UPDATE: Wachovia Merger, No Gov’t Assistance Needed
by Tim Manni
According to MarketWatch, Citigroup plans on filing a suit in opposition to Wachovia’s newly announced merger with Wells Fargo:
“Wells Fargo’s conduct constitutes tortious interference with the Exclusivity Agreement,” Citi said in a statement. Citigroup demanded that Wachovia and Wells Fargo abandon a $15 billion stock swap deal that was announced earlier in the day. Citi said it “has substantial legal rights regarding Wachovia and this transaction.”
It took four days for Wachovia to find a better deal than the one proposed Monday by Citigroup. Wachovia has announced it will be merged into Wells Fargo for $15.1 billion. The good news here is that this deal will require no government assistance as would the deal if Citi had acquired Wachovia.

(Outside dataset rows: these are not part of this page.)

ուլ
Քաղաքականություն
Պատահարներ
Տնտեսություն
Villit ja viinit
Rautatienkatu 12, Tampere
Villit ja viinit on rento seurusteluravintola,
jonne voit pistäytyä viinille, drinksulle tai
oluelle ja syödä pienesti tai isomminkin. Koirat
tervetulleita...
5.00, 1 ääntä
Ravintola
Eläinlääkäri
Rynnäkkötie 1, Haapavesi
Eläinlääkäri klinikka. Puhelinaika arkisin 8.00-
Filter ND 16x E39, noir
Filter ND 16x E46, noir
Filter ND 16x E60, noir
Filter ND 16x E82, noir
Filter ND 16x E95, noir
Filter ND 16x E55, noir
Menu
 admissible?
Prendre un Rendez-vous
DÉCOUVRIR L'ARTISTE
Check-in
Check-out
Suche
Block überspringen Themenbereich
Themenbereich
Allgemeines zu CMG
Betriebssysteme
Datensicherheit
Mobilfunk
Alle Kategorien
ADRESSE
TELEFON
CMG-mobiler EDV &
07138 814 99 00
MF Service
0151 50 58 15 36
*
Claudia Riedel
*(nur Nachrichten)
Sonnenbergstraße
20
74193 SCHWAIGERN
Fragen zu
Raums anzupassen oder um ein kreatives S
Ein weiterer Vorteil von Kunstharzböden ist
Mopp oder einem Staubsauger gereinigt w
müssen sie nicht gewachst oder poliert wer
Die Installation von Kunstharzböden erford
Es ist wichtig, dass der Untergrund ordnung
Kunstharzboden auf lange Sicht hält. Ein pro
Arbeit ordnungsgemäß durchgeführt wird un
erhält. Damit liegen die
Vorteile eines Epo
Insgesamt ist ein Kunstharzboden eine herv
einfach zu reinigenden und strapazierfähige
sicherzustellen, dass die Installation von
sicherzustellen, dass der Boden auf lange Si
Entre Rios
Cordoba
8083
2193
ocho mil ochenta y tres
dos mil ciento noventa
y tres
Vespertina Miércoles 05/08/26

This is an encouraging sign that faltering financial institutions can be properly dealt with without the government’s use of taxpayer money:
Wells Fargo & Company (NYSE:WFC) and Wachovia Corporation (NYSE:WB) said today they have signed a definitive agreement for the merger of the two companies including all of Wachovia’s banking operations in a whole company transaction requiring no financial assistance from the Federal Deposit Insurance Corporation (FDIC) or any other government agency.
Under the agreement, Wells Fargo will acquire all outstanding shares of common stock of Wachovia in a stock-for-stock transaction. In the transaction, Wells Fargo will acquire all of Wachovia Corporation and all its businesses and obligations, including its preferred equity and indebtedness, and all its banking deposits.
We can probably expect to see more mergers ahead, even if they’re not on this scale.